The US-based Human Rights Watch has given 28 writers from 13 countries grants in recognition of their courage in the face of political persecution. Among them is Dr Chee Soon Juan.
The Hellman/Hammett grants are given annually to writers around the world who have been targets of political persecution. The grant program began in 1989 when executors of the estate of American playwright Lillian Hellman asked Human Rights Watch to design a program in her name and that of her long-time companion the novelist Dashiell Hammett. The Hellman/Hammett funds provide assistance to writers in financial need as a result of expressing their views.
This years grants totaled $170,000. Human Rights Watch said that thirteen of the 28 grant recipients from Belarus, China, Eritrea, Liberia, Nepal, Ukraine, and Vietnam have asked to remain anonymous because of the dangerous circumstances in which they are working. Ten of the recipients have fled to exile.
The group says on its website that in many countries, governments use military and presidential decrees and criminal libel and sedition laws to silence critics, often on fabricated charges. Writers and journalists are threatened, harassed, assaulted, indicted, jailed, or tortured merely for providing information from nongovernmental sources.
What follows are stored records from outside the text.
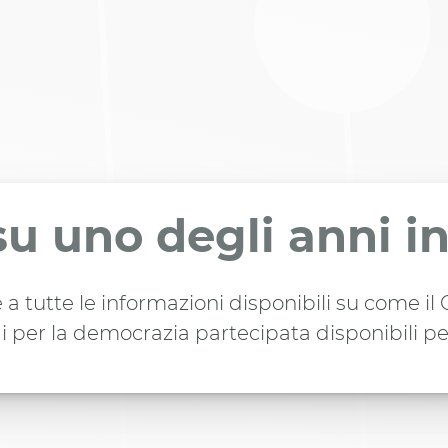
su uno degli anni i
 a tutte le informazioni disponibili su come i
i per la democrazia partecipata disponibili pe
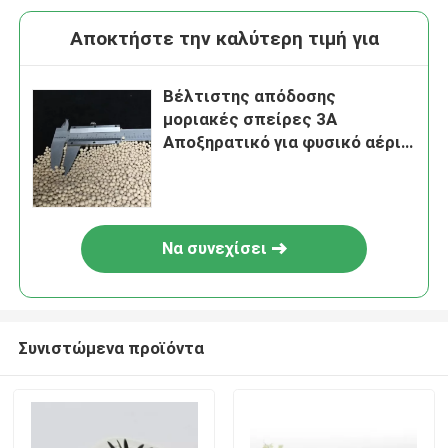
Αποκτήστε την καλύτερη τιμή για
Βέλτιστης απόδοσης
μοριακές σπείρες 3A
Αποξηρατικό για φυσικό αέριο
για ξήρανση αέρα Απομάκρυνση
CO2 από φυσικό αέριο
Να συνεχίσει
Συνιστώμενα προϊόντα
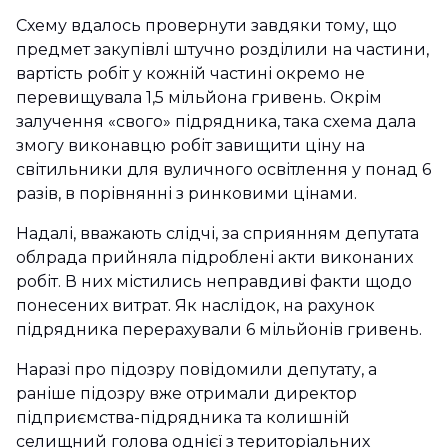
Схему вдалось провернути завдяки тому, що
предмет закупівлі штучно розділили на частини,
вартість робіт у кожній частині окремо не
перевищувала 1,5 мільйона гривень. Окрім
залучення «свого» підрядника, така схема дала
змогу виконавцю робіт завищити ціну на
світильники для вуличного освітлення у понад 6
разів, в порівнянні з ринковими цінами.
Надалі, вважають слідчі, за сприянням депутата
облрада прийняла підроблені акти виконаних
робіт. В них містились неправдиві факти щодо
понесених витрат. Як наслідок, на рахунок
підрядника перерахували 6 мільйонів гривень.
Наразі про підозру повідомили депутату, а
раніше підозру вже отримали директор
підприємства-підрядника та колишній
селищний голова однієї з територіальних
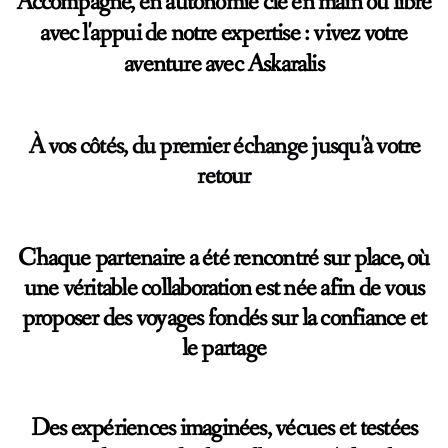
Accompagné, en autonomie clé en main ou libre
avec l'appui de notre expertise : vivez votre
aventure avec Askaralis
À vos côtés, du premier échange jusqu'à votre
retour
Chaque partenaire a été rencontré sur place, où
une véritable collaboration est née afin de vous
proposer des voyages fondés sur la confiance et
le partage
Des expériences
imaginées, vécues et testées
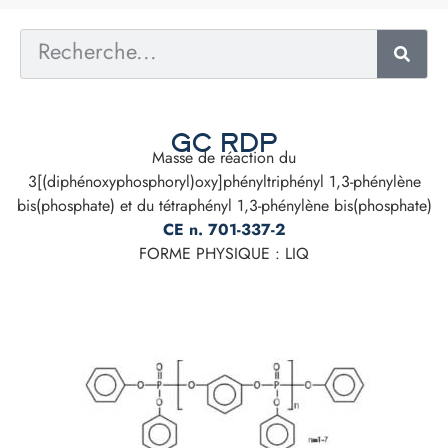
GC RDP
Masse de réaction du
3[(diphénoxyphosphoryl)oxy]phényltriphényl 1,3-phénylène
bis(phosphate) et du tétraphényl 1,3-phénylène bis(phosphate)
CE n. 701-337-2
FORME PHYSIQUE : LIQ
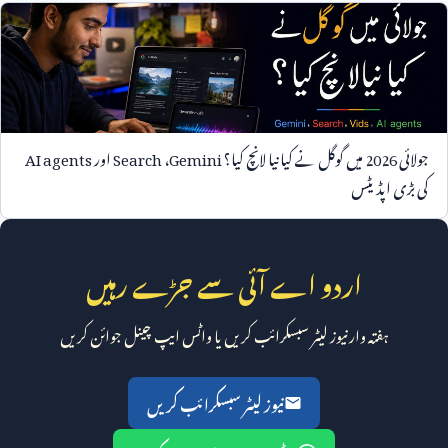
جولائی
2026
میں گوگل نے کیا نیا لانچ کیا؟
Gemini
،
Search
اور
AI agents
کی بڑی اپڈیٹس
اردو اے آئی سے جڑے رہیں
ہفتہ وار نیوز لیٹر سبسکرائب کریں یا واٹس ایپ چینل جوائن کریں
نیوز لیٹر سبسکرائب کریں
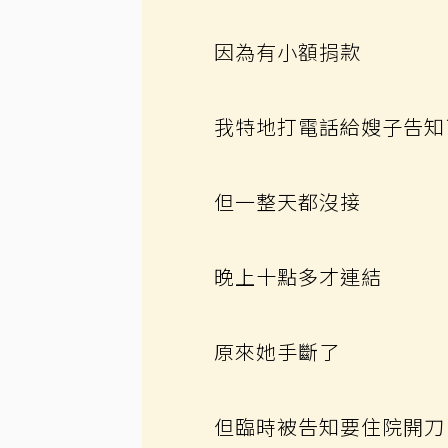
因為有小額捐款
我特地打電話給嫂子告知
但一整天都沒接
晚上十點多才連結
原來她手斷了
但臨時被告知要住院開刀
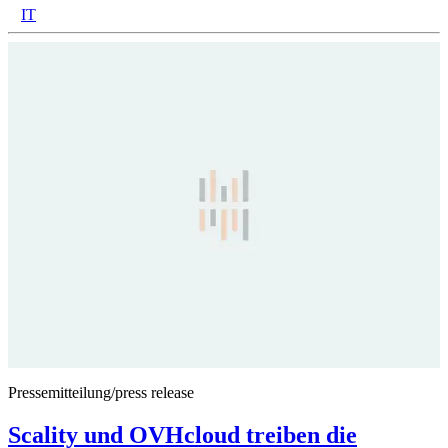
IT
Pressemitteilung/press release
Scality und OVHcloud treiben die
In addition to those who are directly targeted, many others are forced to practice self-censorship.
Human Rights Watch announces the grant recipients each spring. It said that in the thirteen years that the program has existed, more than 400 writers from all over the world have received grants amounting to well over one million dollars.
The Hellman/Hammett program also makes small emergency grants from time to time throughout the year to writers who have an urgent need to leave their country, who need immediate medical treatment arising from prison conditions or torture, or who find themselves in desperate financial circumstances as a result of political persecution.